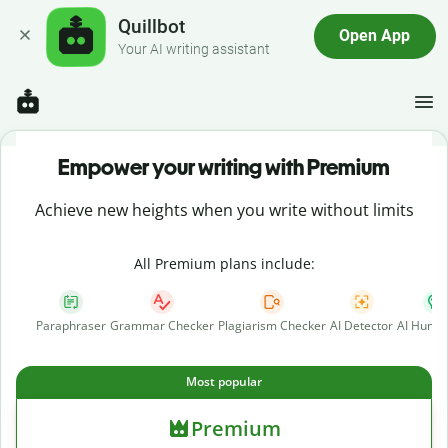
Quillbot
Open App
Your AI writing assistant
Empower your writing with Premium
Achieve new heights when you write without limits
All Premium plans include:
Paraphraser
Grammar Checker
Plagiarism Checker
AI Detector
AI Human
Most popular
Premium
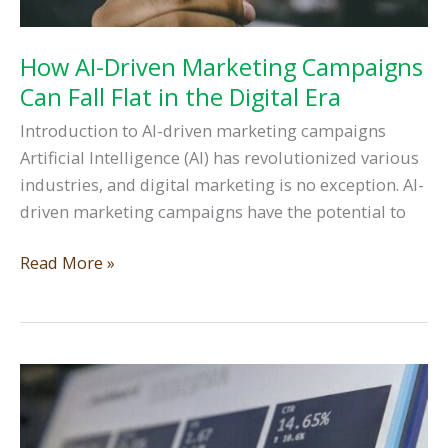
How AI-Driven Marketing Campaigns
Can Fall Flat in the Digital Era
Introduction to AI-driven marketing campaigns
Artificial Intelligence (AI) has revolutionized various
industries, and digital marketing is no exception. AI-
driven marketing campaigns have the potential to
How
Read More »
AI-
Driven
Marketing
Campaigns
Can
Fall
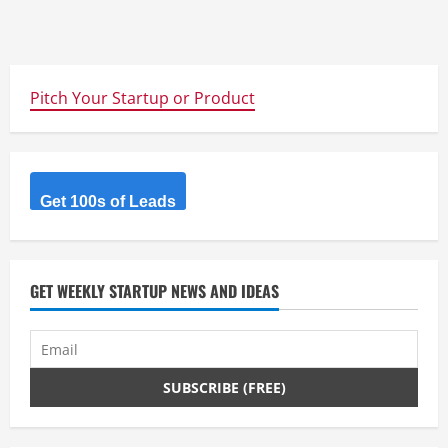
Pitch Your Startup or Product
Get 100s of Leads
GET WEEKLY STARTUP NEWS AND IDEAS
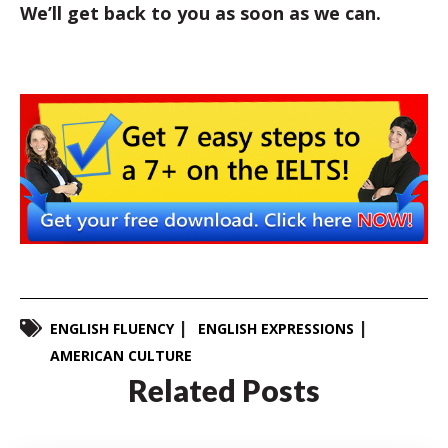
We’ll get back to you as soon as we can.
ENGLISH FLUENCY
ENGLISH EXPRESSIONS
AMERICAN CULTURE
Related Posts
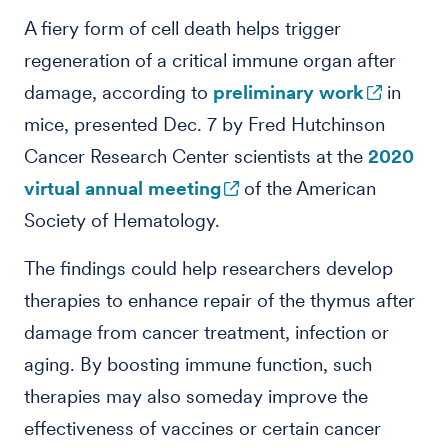
A fiery form of cell death helps trigger
regeneration of a critical immune organ after
damage, according to
preliminary work
in
mice, presented Dec. 7 by Fred Hutchinson
Cancer Research Center scientists at the
2020
virtual annual meeting
of the American
Society of Hematology.
The findings could help researchers develop
therapies to enhance repair of the thymus after
damage from cancer treatment, infection or
aging. By boosting immune function, such
therapies may also someday improve the
effectiveness of vaccines or certain cancer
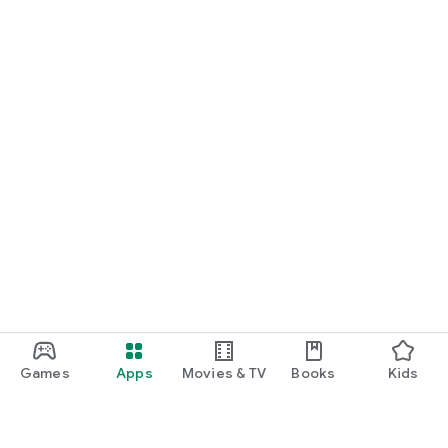
Games
Apps
Movies & TV
Books
Kids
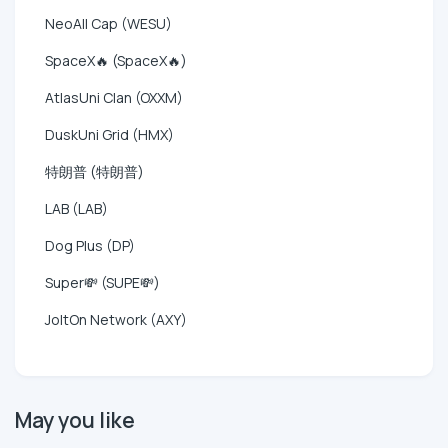
NeoAll Cap (WESU)
SpaceX🔥 (SpaceX🔥)
AtlasUni Clan (OXXM)
DuskUni Grid (HMX)
特朗普 (特朗普)
LAB (LAB)
Dog Plus (DP)
Super💸 (SUPE💸)
JoltOn Network (AXY)
May you like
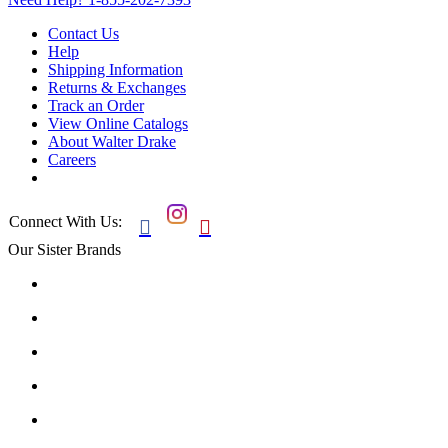
Contact Us
Help
Shipping Information
Returns & Exchanges
Track an Order
View Online Catalogs
About Walter Drake
Careers
Connect With Us:


Our Sister Brands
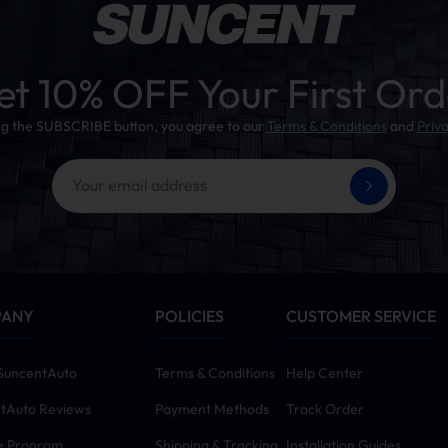
et 10% OFF Your First Ord
ing the SUBSCRIBE button, you agree to our
Terms & Conditions
and
Priva
PANY
POLICIES
CUSTOMER SERVICE
SuncentAuto
Terms & Conditions
Help Center
tAuto Reviews
Payment Methods
Track Order
te Program
Shipping & Tracking
Installation Guides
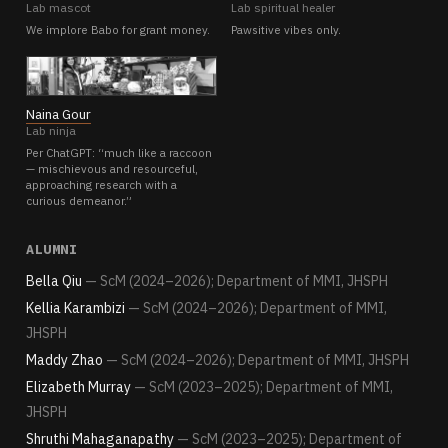
Lab mascot
Lab spiritual healer
We implore Babo for grant money.
Pawsitive vibes only.
NG
Naina Gour
Lab ninja
Per ChatGPT: “much like a raccoon
— mischievous and resourceful,
approaching research with a
curious demeanor.”
ALUMNI
Bella Qiu
— ScM (2024–2026); Department of MMI, JHSPH
Kellia Karambizi
— ScM (2024–2026); Department of MMI,
JHSPH
Maddy Zhao
— ScM (2024–2026); Department of MMI, JHSPH
Elizabeth Murray
— ScM (2023–2025); Department of MMI,
JHSPH
Shruthi Mahaganapathy
— ScM (2023–2025); Department of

◆ **WHAT TO WORK ON**: Look above for the line containing "Artificial Intelligence (AI)", then write out every line from there down to the line containing "damage, according to", that line included, with no pictures.

◆ **SOLUTION FOR THIS PROBLEM**:
Artificial Intelligence (AI) has revolutionized various
industries, and digital marketing is no exception. AI-
driven marketing campaigns have the potential to
How
Read More »
AI-
Driven
Marketing
Campaigns
Can
Fall
Pitch Your Startup or Product
Get 100s of Leads
GET WEEKLY STARTUP NEWS AND IDEAS
We’ll get back to you as soon as we can.
ENGLISH FLUENCY
ENGLISH EXPRESSIONS
AMERICAN CULTURE
Related Posts
A fiery form of cell death helps trigger
regeneration of a critical immune organ after
damage, according to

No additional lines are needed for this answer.